**YOUR ASSIGNMENT:** Write out the data exactly, every line included.

━━━━━ EXCERPTED RECORDS ━━━━━

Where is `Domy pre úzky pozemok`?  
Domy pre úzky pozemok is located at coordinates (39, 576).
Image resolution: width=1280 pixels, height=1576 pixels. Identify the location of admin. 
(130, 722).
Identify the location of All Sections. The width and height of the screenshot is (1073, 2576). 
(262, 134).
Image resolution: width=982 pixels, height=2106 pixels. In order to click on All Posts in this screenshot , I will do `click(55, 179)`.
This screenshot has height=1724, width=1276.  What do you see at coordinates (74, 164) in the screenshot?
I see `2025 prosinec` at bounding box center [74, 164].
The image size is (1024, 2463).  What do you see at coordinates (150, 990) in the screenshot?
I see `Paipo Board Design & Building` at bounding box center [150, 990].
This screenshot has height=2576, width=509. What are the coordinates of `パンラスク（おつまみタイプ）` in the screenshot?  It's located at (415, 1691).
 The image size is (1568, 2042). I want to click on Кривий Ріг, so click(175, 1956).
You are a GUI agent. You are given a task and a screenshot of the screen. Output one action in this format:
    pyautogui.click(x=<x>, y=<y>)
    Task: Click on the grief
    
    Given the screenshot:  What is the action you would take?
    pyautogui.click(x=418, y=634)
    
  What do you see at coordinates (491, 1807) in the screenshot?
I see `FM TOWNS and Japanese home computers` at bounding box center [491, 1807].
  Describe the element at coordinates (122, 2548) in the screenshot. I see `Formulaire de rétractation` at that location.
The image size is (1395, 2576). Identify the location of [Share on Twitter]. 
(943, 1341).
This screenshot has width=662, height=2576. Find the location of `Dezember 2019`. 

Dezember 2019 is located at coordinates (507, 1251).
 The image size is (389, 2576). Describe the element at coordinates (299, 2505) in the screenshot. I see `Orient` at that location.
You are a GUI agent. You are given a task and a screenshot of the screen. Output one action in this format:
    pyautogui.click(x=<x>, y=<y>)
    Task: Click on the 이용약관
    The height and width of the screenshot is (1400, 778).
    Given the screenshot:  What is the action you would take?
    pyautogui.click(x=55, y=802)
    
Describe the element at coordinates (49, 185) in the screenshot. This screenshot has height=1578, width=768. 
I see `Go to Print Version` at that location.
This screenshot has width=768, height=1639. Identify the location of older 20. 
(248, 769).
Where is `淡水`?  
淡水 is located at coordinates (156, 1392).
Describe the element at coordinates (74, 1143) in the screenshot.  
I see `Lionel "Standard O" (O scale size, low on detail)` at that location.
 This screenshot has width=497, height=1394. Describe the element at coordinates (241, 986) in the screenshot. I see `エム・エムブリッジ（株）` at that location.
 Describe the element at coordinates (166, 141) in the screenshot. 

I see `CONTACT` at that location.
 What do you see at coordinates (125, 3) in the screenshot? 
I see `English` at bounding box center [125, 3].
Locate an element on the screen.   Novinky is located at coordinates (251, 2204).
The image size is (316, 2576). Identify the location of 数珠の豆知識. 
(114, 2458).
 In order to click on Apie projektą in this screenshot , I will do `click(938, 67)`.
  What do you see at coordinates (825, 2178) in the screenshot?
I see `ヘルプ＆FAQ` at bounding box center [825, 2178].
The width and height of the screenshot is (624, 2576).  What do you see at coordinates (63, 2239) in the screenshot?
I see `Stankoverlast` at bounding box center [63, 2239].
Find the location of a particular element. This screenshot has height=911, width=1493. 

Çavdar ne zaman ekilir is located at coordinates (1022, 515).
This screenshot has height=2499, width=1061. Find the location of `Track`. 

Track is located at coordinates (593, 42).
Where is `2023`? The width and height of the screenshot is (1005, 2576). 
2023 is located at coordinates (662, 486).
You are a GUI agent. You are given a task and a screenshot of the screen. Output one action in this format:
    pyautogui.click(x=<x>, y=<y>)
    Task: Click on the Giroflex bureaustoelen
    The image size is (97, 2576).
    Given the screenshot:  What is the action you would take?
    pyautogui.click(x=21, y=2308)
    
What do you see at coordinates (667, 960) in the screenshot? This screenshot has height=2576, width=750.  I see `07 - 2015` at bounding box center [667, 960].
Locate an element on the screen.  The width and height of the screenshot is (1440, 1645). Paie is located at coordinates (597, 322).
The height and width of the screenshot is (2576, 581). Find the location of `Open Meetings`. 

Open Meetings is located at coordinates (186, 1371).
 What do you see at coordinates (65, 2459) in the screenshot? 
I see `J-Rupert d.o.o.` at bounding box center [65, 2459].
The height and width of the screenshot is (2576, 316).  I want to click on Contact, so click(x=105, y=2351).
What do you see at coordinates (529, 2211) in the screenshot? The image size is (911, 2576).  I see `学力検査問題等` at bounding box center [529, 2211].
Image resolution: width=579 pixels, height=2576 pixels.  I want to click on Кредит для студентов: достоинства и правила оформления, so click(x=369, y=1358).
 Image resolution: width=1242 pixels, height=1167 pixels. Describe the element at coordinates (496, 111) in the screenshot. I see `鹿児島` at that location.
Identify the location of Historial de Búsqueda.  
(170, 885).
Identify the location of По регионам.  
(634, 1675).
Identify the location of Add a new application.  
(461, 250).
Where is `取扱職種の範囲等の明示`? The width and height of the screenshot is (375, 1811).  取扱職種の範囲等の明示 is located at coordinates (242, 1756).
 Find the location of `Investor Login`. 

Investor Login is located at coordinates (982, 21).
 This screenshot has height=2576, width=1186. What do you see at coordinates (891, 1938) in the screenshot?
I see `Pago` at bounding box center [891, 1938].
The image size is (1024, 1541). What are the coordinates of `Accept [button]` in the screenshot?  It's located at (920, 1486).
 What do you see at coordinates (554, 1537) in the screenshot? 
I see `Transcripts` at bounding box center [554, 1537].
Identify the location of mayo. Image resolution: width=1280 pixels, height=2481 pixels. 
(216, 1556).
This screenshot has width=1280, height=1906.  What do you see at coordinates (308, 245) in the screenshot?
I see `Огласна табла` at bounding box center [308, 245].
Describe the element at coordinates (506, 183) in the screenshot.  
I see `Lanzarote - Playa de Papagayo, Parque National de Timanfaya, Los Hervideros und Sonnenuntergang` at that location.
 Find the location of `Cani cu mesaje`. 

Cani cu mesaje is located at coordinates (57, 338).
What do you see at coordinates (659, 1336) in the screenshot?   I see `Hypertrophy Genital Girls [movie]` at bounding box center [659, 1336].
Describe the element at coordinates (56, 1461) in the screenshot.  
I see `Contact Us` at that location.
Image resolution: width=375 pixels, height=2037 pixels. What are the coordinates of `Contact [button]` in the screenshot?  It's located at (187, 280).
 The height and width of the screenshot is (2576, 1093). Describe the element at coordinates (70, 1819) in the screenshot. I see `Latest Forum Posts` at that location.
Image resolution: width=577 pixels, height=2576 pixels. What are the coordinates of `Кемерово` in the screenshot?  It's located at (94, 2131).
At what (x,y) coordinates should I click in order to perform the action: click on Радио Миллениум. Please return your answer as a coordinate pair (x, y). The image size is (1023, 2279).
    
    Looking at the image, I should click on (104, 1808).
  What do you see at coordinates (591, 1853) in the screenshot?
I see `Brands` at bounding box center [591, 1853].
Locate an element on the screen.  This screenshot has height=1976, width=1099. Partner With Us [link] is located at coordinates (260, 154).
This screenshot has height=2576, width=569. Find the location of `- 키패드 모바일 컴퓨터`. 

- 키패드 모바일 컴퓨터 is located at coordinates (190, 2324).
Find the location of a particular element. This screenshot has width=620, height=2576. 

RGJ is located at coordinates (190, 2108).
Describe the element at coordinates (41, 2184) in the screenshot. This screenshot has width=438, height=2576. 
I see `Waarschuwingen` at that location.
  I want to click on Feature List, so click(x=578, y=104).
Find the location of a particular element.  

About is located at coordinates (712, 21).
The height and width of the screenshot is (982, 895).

━━━━━

**REPLY:**
Where is `Domy pre úzky pozemok`?  
Domy pre úzky pozemok is located at coordinates (39, 576).
Image resolution: width=1280 pixels, height=1576 pixels. Identify the location of admin. 
(130, 722).
Identify the location of All Sections. The width and height of the screenshot is (1073, 2576). 
(262, 134).
Image resolution: width=982 pixels, height=2106 pixels. In order to click on All Posts in this screenshot , I will do `click(55, 179)`.
This screenshot has height=1724, width=1276.  What do you see at coordinates (74, 164) in the screenshot?
I see `2025 prosinec` at bounding box center [74, 164].
The image size is (1024, 2463).  What do you see at coordinates (150, 990) in the screenshot?
I see `Paipo Board Design & Building` at bounding box center [150, 990].
This screenshot has height=2576, width=509. What are the coordinates of `パンラスク（おつまみタイプ）` in the screenshot?  It's located at (415, 1691).
 The image size is (1568, 2042). I want to click on Кривий Ріг, so click(175, 1956).
You are a GUI agent. You are given a task and a screenshot of the screen. Output one action in this format:
    pyautogui.click(x=<x>, y=<y>)
    Task: Click on the grief
    
    Given the screenshot:  What is the action you would take?
    pyautogui.click(x=418, y=634)
    
  What do you see at coordinates (491, 1807) in the screenshot?
I see `FM TOWNS and Japanese home computers` at bounding box center [491, 1807].
  Describe the element at coordinates (122, 2548) in the screenshot. I see `Formulaire de rétractation` at that location.
The image size is (1395, 2576). Identify the location of [Share on Twitter]. 
(943, 1341).
This screenshot has width=662, height=2576. Find the location of `Dezember 2019`. 

Dezember 2019 is located at coordinates (507, 1251).
 The image size is (389, 2576). Describe the element at coordinates (299, 2505) in the screenshot. I see `Orient` at that location.
You are a GUI agent. You are given a task and a screenshot of the screen. Output one action in this format:
    pyautogui.click(x=<x>, y=<y>)
    Task: Click on the 이용약관
    The height and width of the screenshot is (1400, 778).
    Given the screenshot:  What is the action you would take?
    pyautogui.click(x=55, y=802)
    
Describe the element at coordinates (49, 185) in the screenshot. This screenshot has height=1578, width=768. 
I see `Go to Print Version` at that location.
This screenshot has width=768, height=1639. Identify the location of older 20. 
(248, 769).
Where is `淡水`?  
淡水 is located at coordinates (156, 1392).
Describe the element at coordinates (74, 1143) in the screenshot.  
I see `Lionel "Standard O" (O scale size, low on detail)` at that location.
 This screenshot has width=497, height=1394. Describe the element at coordinates (241, 986) in the screenshot. I see `エム・エムブリッジ（株）` at that location.
 Describe the element at coordinates (166, 141) in the screenshot. 

I see `CONTACT` at that location.
 What do you see at coordinates (125, 3) in the screenshot? 
I see `English` at bounding box center [125, 3].
Locate an element on the screen.   Novinky is located at coordinates (251, 2204).
The image size is (316, 2576). Identify the location of 数珠の豆知識. 
(114, 2458).
 In order to click on Apie projektą in this screenshot , I will do `click(938, 67)`.
  What do you see at coordinates (825, 2178) in the screenshot?
I see `ヘルプ＆FAQ` at bounding box center [825, 2178].
The width and height of the screenshot is (624, 2576).  What do you see at coordinates (63, 2239) in the screenshot?
I see `Stankoverlast` at bounding box center [63, 2239].
Find the location of a particular element. This screenshot has height=911, width=1493. 

Çavdar ne zaman ekilir is located at coordinates (1022, 515).
This screenshot has height=2499, width=1061. Find the location of `Track`. 

Track is located at coordinates (593, 42).
Where is `2023`? The width and height of the screenshot is (1005, 2576). 
2023 is located at coordinates (662, 486).
You are a GUI agent. You are given a task and a screenshot of the screen. Output one action in this format:
    pyautogui.click(x=<x>, y=<y>)
    Task: Click on the Giroflex bureaustoelen
    The image size is (97, 2576).
    Given the screenshot:  What is the action you would take?
    pyautogui.click(x=21, y=2308)
    
What do you see at coordinates (667, 960) in the screenshot? This screenshot has height=2576, width=750.  I see `07 - 2015` at bounding box center [667, 960].
Locate an element on the screen.  The width and height of the screenshot is (1440, 1645). Paie is located at coordinates (597, 322).
The height and width of the screenshot is (2576, 581). Find the location of `Open Meetings`. 

Open Meetings is located at coordinates (186, 1371).
 What do you see at coordinates (65, 2459) in the screenshot? 
I see `J-Rupert d.o.o.` at bounding box center [65, 2459].
The height and width of the screenshot is (2576, 316).  I want to click on Contact, so click(x=105, y=2351).
What do you see at coordinates (529, 2211) in the screenshot? The image size is (911, 2576).  I see `学力検査問題等` at bounding box center [529, 2211].
Image resolution: width=579 pixels, height=2576 pixels.  I want to click on Кредит для студентов: достоинства и правила оформления, so click(x=369, y=1358).
 Image resolution: width=1242 pixels, height=1167 pixels. Describe the element at coordinates (496, 111) in the screenshot. I see `鹿児島` at that location.
Identify the location of Historial de Búsqueda.  
(170, 885).
Identify the location of По регионам.  
(634, 1675).
Identify the location of Add a new application.  
(461, 250).
Where is `取扱職種の範囲等の明示`? The width and height of the screenshot is (375, 1811).  取扱職種の範囲等の明示 is located at coordinates (242, 1756).
 Find the location of `Investor Login`. 

Investor Login is located at coordinates (982, 21).
 This screenshot has height=2576, width=1186. What do you see at coordinates (891, 1938) in the screenshot?
I see `Pago` at bounding box center [891, 1938].
The image size is (1024, 1541). What are the coordinates of `Accept [button]` in the screenshot?  It's located at (920, 1486).
 What do you see at coordinates (554, 1537) in the screenshot? 
I see `Transcripts` at bounding box center [554, 1537].
Identify the location of mayo. Image resolution: width=1280 pixels, height=2481 pixels. 
(216, 1556).
This screenshot has width=1280, height=1906.  What do you see at coordinates (308, 245) in the screenshot?
I see `Огласна табла` at bounding box center [308, 245].
Describe the element at coordinates (506, 183) in the screenshot.  
I see `Lanzarote - Playa de Papagayo, Parque National de Timanfaya, Los Hervideros und Sonnenuntergang` at that location.
 Find the location of `Cani cu mesaje`. 

Cani cu mesaje is located at coordinates (57, 338).
What do you see at coordinates (659, 1336) in the screenshot?   I see `Hypertrophy Genital Girls [movie]` at bounding box center [659, 1336].
Describe the element at coordinates (56, 1461) in the screenshot.  
I see `Contact Us` at that location.
Image resolution: width=375 pixels, height=2037 pixels. What are the coordinates of `Contact [button]` in the screenshot?  It's located at (187, 280).
 The height and width of the screenshot is (2576, 1093). Describe the element at coordinates (70, 1819) in the screenshot. I see `Latest Forum Posts` at that location.
Image resolution: width=577 pixels, height=2576 pixels. What are the coordinates of `Кемерово` in the screenshot?  It's located at (94, 2131).
At what (x,y) coordinates should I click in order to perform the action: click on Радио Миллениум. Please return your answer as a coordinate pair (x, y). The image size is (1023, 2279).
    
    Looking at the image, I should click on (104, 1808).
  What do you see at coordinates (591, 1853) in the screenshot?
I see `Brands` at bounding box center [591, 1853].
Locate an element on the screen.  This screenshot has height=1976, width=1099. Partner With Us [link] is located at coordinates (260, 154).
This screenshot has height=2576, width=569. Find the location of `- 키패드 모바일 컴퓨터`. 

- 키패드 모바일 컴퓨터 is located at coordinates (190, 2324).
Find the location of a particular element. This screenshot has width=620, height=2576. 

RGJ is located at coordinates (190, 2108).
Describe the element at coordinates (41, 2184) in the screenshot. This screenshot has width=438, height=2576. 
I see `Waarschuwingen` at that location.
  I want to click on Feature List, so click(x=578, y=104).
Find the location of a particular element.  

About is located at coordinates (712, 21).
The height and width of the screenshot is (982, 895).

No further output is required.